(Page images and extracted text)
========

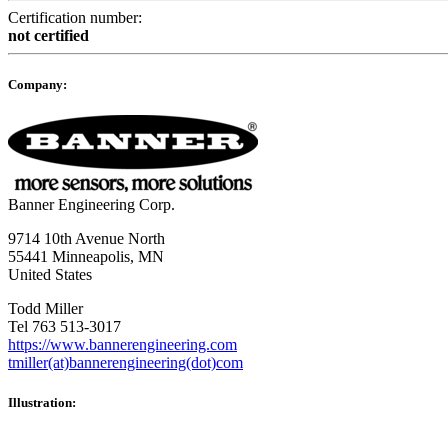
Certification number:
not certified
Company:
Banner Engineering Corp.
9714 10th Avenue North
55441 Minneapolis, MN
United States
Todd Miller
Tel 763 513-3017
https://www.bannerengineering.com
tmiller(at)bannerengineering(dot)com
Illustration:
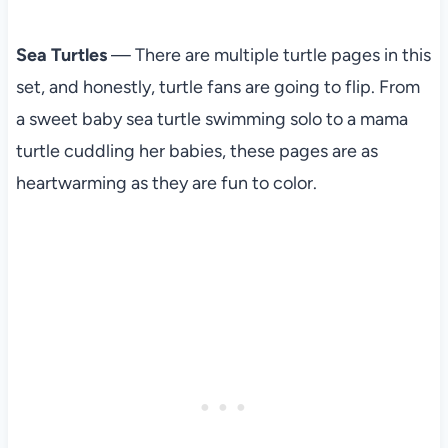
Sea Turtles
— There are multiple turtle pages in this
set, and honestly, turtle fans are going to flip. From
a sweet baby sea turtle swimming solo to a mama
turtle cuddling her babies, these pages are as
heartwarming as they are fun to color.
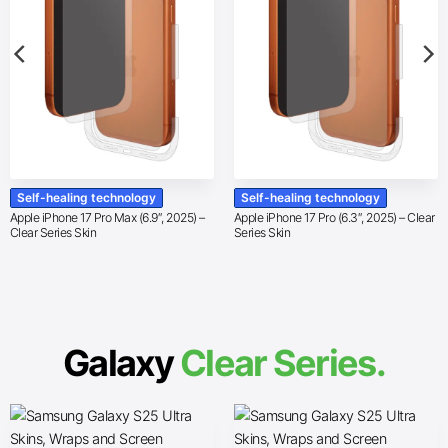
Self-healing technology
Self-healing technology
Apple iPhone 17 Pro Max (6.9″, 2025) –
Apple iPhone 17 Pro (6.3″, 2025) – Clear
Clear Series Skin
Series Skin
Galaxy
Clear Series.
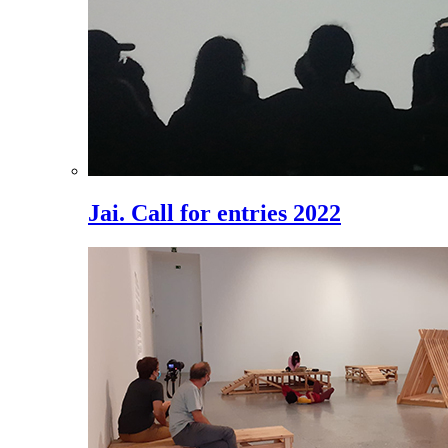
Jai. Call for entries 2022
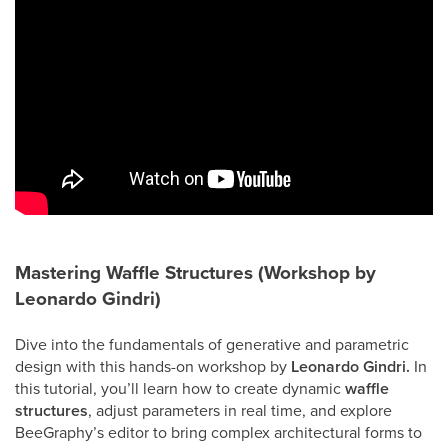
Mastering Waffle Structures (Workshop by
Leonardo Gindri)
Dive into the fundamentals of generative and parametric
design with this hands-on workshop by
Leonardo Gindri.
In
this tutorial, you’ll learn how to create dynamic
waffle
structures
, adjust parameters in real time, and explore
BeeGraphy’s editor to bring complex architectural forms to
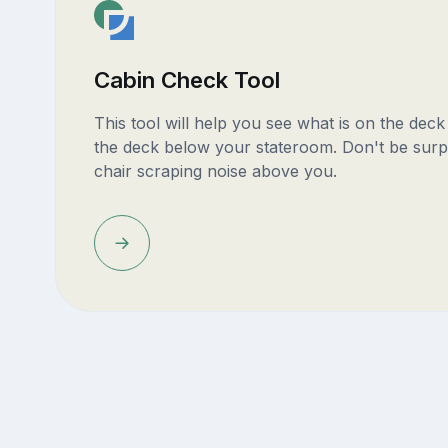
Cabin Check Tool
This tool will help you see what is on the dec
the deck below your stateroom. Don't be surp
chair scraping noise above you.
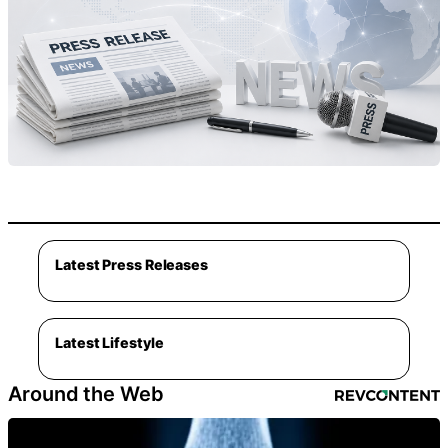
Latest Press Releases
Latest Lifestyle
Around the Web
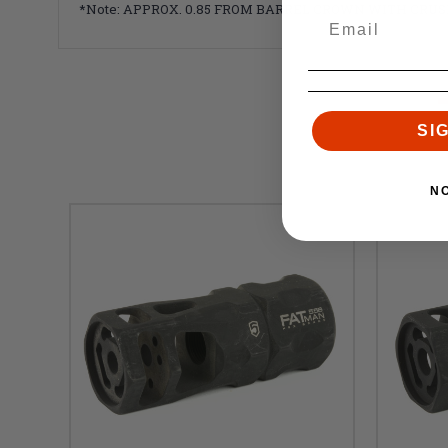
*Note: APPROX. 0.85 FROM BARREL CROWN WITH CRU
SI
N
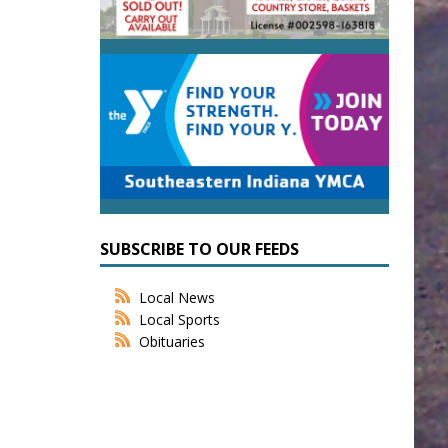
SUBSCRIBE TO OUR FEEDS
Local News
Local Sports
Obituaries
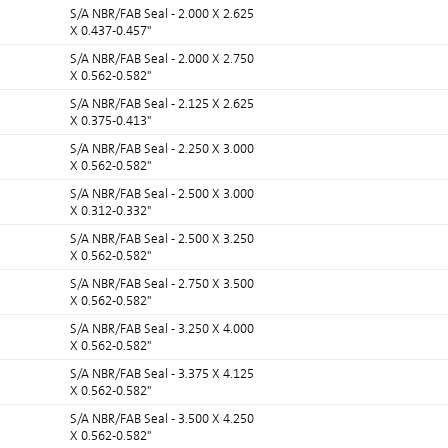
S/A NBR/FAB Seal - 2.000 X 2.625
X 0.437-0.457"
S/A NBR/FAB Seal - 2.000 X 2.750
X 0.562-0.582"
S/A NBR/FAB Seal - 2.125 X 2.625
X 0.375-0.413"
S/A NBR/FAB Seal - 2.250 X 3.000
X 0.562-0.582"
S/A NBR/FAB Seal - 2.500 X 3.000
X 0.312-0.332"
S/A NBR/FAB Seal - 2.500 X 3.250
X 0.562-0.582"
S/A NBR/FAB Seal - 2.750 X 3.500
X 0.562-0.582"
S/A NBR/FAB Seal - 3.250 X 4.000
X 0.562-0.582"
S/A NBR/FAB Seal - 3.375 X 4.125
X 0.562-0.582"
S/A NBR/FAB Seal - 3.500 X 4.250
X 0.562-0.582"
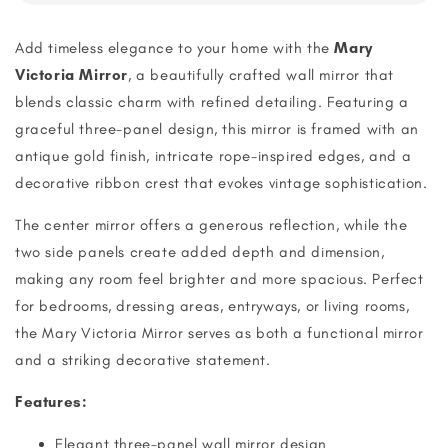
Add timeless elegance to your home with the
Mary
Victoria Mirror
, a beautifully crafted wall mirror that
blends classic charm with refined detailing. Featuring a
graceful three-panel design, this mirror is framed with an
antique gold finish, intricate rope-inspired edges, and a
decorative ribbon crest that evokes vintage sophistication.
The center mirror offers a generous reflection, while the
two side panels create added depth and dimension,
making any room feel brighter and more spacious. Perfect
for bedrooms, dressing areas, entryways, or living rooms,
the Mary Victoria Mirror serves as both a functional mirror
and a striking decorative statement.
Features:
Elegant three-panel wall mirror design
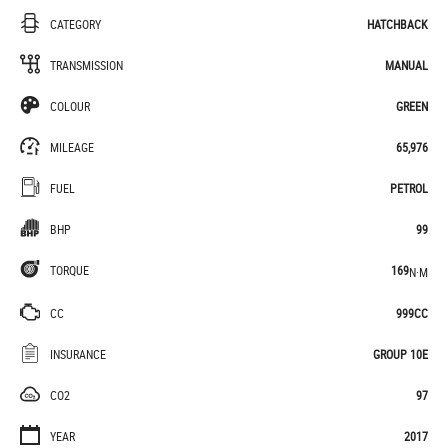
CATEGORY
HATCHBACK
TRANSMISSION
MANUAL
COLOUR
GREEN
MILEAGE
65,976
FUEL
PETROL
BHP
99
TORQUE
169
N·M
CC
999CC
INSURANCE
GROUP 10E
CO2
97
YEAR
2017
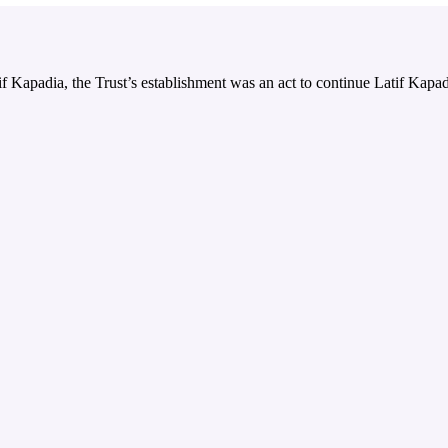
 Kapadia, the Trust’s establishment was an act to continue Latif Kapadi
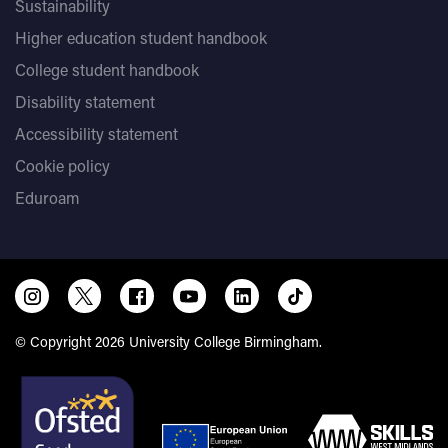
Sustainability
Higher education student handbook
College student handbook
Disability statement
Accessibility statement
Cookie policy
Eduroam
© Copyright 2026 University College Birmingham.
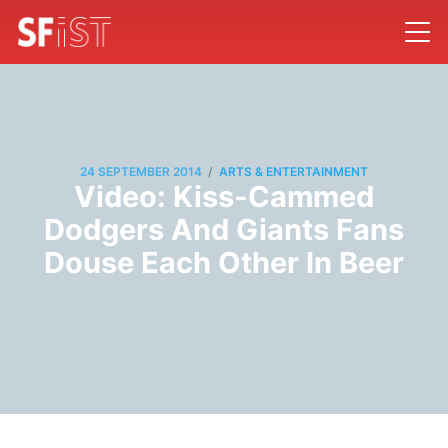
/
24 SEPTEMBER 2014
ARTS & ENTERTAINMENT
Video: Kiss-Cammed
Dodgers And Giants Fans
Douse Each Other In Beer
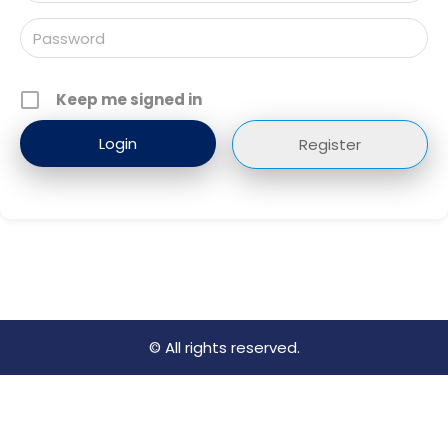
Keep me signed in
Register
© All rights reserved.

========

Scan the entries above for the string "statement" and copy each line containing it.

[Output]:
and a striking decorative statement.
Disability statement
Accessibility statement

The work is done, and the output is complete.